▶ Task goal
Print only the lines below from the one with "Распространённые миф" to the one with "LINE公式アカウント", both included, exactly as they stand. Leave pictures out.
● ● ● ● ● ● ●
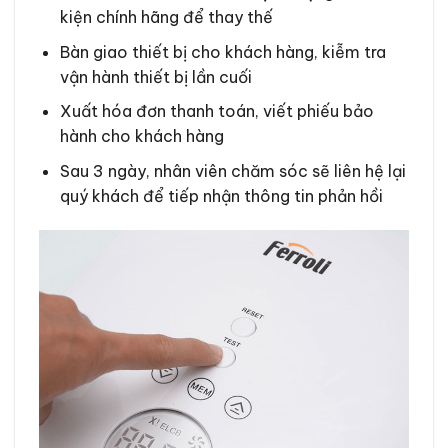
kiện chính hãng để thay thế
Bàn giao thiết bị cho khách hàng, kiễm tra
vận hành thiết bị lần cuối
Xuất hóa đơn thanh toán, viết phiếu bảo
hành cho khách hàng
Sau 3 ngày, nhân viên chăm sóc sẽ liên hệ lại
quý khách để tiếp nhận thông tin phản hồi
● ● ● ● ● ● ●
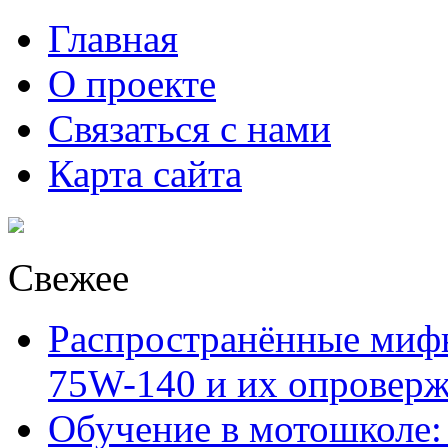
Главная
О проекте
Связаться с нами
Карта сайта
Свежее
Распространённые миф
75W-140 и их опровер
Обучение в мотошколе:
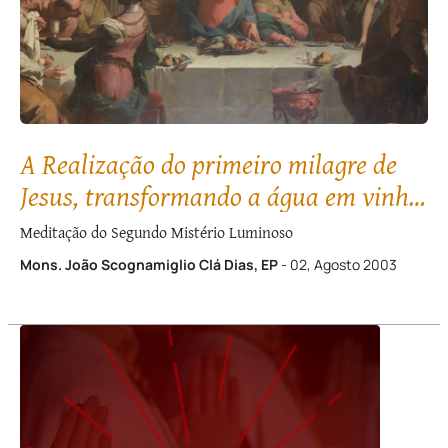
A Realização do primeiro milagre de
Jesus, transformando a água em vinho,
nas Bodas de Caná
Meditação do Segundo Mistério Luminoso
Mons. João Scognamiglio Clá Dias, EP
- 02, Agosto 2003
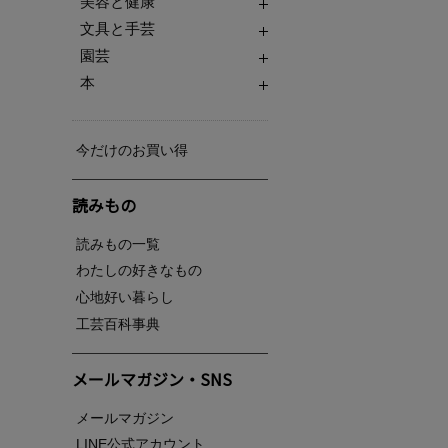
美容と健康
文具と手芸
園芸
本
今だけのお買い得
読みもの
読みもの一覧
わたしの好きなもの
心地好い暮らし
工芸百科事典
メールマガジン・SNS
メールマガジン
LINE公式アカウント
● ● ● ● ● ● ●
▶ Solution for this exercise
Распространённые миф
75W-140 и их опровер
Обучение в мотошколе:
A Realização do primeiro milagre de
Jesus, transformando a água em vinho,
nas Bodas de Caná
Meditação do Segundo Mistério Luminoso
Mons. João Scognamiglio Clá Dias, EP
- 02, Agosto 2003
美容と健康
文具と手芸
園芸
本
今だけのお買い得
読みもの
読みもの一覧
わたしの好きなもの
心地好い暮らし
工芸百科事典
メールマガジン・SNS
メールマガジン
LINE公式アカウント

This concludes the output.